*Task item*
Find the line in the entries below that contains "ಹಾನಿಕಾರಕ ಕೀಟಗಳನ್ನು ಹಿಮ್ಮೆಟ್ಟಿಸುತ್ತದೆ". Repeat it exactly, and every line after it through the line that contains "(0) 34 316 315".

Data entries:
==================================================
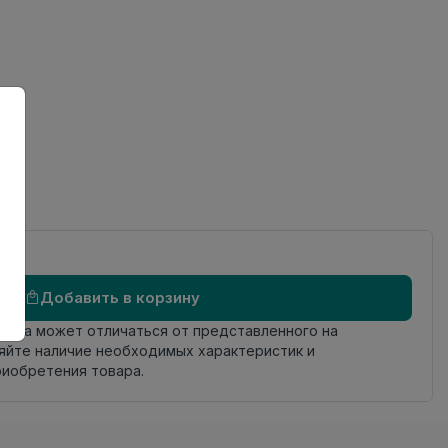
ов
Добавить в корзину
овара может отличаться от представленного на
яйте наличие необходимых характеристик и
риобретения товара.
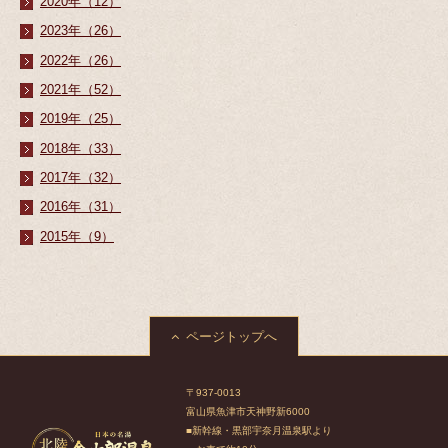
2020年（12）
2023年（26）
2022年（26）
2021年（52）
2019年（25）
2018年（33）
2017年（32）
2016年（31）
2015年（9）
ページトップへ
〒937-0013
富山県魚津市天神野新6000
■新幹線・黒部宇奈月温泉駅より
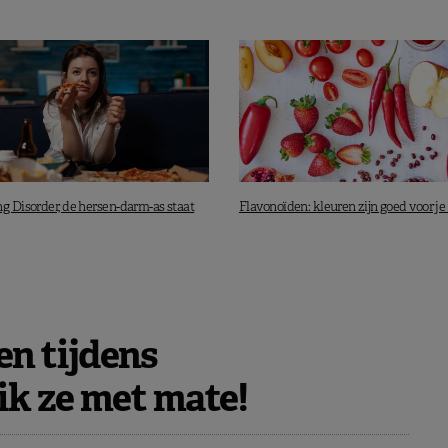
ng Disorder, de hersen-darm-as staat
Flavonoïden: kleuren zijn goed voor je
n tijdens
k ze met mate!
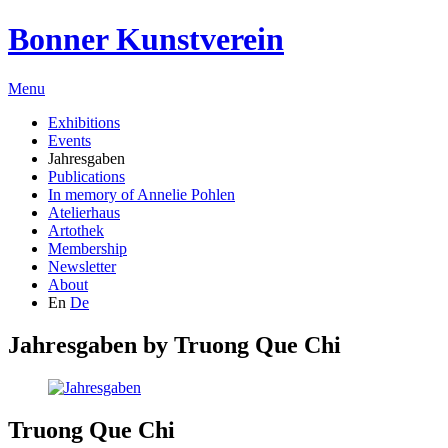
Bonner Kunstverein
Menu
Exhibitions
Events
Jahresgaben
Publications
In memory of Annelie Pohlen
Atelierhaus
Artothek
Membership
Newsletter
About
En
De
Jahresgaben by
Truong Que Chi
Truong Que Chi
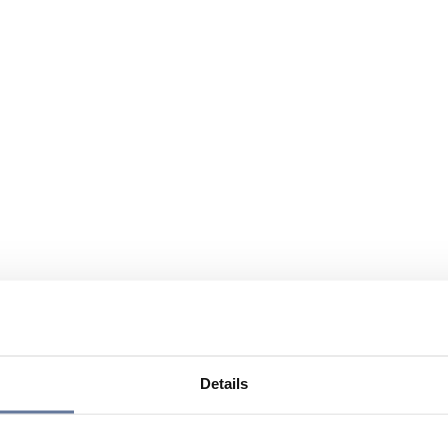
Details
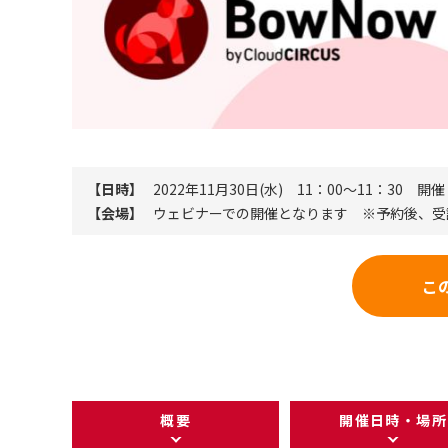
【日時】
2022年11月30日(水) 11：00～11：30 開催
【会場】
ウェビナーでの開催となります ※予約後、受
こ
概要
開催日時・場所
==================================================
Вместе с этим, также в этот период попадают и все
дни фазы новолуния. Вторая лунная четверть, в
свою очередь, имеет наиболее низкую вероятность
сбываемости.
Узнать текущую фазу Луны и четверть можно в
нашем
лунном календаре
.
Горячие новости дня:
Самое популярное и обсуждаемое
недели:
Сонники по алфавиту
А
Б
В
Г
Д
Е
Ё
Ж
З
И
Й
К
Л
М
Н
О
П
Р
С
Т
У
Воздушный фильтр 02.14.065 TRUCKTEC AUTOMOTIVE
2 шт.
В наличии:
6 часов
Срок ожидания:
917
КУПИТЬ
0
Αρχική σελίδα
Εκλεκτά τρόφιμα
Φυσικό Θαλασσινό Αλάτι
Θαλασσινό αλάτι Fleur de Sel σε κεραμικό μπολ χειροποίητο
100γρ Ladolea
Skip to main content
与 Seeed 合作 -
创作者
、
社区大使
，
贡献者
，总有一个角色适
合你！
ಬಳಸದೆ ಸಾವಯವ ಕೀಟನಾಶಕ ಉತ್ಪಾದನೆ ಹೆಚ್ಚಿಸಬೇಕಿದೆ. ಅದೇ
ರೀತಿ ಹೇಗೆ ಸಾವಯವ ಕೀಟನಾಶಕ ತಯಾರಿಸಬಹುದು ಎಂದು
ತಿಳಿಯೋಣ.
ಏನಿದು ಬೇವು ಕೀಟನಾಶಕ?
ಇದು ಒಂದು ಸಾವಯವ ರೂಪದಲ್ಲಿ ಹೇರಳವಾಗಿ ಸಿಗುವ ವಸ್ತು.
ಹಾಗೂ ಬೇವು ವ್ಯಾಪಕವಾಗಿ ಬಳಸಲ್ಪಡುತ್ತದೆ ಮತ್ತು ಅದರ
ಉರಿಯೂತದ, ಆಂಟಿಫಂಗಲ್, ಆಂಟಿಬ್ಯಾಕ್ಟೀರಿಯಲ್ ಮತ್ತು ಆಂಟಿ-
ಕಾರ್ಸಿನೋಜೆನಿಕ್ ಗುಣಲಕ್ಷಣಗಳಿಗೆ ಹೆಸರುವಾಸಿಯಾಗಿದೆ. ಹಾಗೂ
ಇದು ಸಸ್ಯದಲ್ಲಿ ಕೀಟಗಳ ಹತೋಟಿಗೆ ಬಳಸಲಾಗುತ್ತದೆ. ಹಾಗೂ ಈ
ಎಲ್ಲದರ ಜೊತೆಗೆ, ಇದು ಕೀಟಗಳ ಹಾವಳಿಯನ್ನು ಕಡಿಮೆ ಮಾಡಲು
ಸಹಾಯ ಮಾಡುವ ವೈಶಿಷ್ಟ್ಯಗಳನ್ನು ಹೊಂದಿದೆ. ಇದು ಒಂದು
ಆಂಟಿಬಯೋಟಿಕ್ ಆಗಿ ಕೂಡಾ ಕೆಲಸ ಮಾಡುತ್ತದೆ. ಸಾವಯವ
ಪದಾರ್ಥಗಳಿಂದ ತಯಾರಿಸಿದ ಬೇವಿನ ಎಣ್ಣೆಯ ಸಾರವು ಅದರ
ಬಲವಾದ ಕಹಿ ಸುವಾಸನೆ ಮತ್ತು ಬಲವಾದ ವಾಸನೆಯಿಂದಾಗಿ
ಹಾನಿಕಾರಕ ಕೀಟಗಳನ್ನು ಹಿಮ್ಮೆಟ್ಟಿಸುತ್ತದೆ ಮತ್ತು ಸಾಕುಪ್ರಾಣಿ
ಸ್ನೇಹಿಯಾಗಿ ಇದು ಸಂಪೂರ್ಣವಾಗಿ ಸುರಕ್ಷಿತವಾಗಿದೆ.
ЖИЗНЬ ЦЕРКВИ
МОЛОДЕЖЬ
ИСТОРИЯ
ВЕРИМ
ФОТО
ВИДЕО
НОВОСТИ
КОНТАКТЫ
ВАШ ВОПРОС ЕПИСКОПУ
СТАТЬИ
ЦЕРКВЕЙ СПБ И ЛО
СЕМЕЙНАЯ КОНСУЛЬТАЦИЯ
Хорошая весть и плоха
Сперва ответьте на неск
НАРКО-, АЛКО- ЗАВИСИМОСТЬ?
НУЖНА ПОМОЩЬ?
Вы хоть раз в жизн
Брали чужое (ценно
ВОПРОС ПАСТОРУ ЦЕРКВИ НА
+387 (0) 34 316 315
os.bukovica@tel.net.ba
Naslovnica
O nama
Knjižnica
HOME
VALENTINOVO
==================================================
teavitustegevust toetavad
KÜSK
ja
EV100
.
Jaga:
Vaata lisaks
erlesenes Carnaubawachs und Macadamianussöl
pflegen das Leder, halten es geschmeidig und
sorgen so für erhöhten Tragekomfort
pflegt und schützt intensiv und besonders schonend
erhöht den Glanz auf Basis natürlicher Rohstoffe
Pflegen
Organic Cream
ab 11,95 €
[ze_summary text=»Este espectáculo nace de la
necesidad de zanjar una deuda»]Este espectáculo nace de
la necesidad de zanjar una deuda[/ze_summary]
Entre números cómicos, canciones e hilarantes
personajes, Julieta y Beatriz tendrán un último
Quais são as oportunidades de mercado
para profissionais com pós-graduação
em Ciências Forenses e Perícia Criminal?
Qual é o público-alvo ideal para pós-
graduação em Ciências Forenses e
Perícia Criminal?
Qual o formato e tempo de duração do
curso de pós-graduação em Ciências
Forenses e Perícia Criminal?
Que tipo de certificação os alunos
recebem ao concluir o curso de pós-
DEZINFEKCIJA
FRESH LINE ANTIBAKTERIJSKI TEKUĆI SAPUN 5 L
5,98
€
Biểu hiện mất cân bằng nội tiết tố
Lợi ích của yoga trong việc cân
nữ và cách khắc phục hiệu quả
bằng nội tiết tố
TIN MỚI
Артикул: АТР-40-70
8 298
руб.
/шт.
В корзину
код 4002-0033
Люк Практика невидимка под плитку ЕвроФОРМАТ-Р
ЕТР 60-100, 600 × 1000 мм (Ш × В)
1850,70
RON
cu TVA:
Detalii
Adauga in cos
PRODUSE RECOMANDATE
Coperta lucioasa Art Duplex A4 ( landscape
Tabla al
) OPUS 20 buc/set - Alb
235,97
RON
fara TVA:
==================================================
*Solution*
ಹಾನಿಕಾರಕ ಕೀಟಗಳನ್ನು ಹಿಮ್ಮೆಟ್ಟಿಸುತ್ತದೆ ಮತ್ತು ಸಾಕುಪ್ರಾಣಿ
ಸ್ನೇಹಿಯಾಗಿ ಇದು ಸಂಪೂರ್ಣವಾಗಿ ಸುರಕ್ಷಿತವಾಗಿದೆ.
ЖИЗНЬ ЦЕРКВИ
МОЛОДЕЖЬ
ИСТОРИЯ
ВЕРИМ
ФОТО
ВИДЕО
НОВОСТИ
КОНТАКТЫ
ВАШ ВОПРОС ЕПИСКОПУ
СТАТЬИ
ЦЕРКВЕЙ СПБ И ЛО
СЕМЕЙНАЯ КОНСУЛЬТАЦИЯ
Хорошая весть и плоха
Сперва ответьте на неск
НАРКО-, АЛКО- ЗАВИСИМОСТЬ?
НУЖНА ПОМОЩЬ?
Вы хоть раз в жизн
Брали чужое (ценно
ВОПРОС ПАСТОРУ ЦЕРКВИ НА
+387 (0) 34 316 315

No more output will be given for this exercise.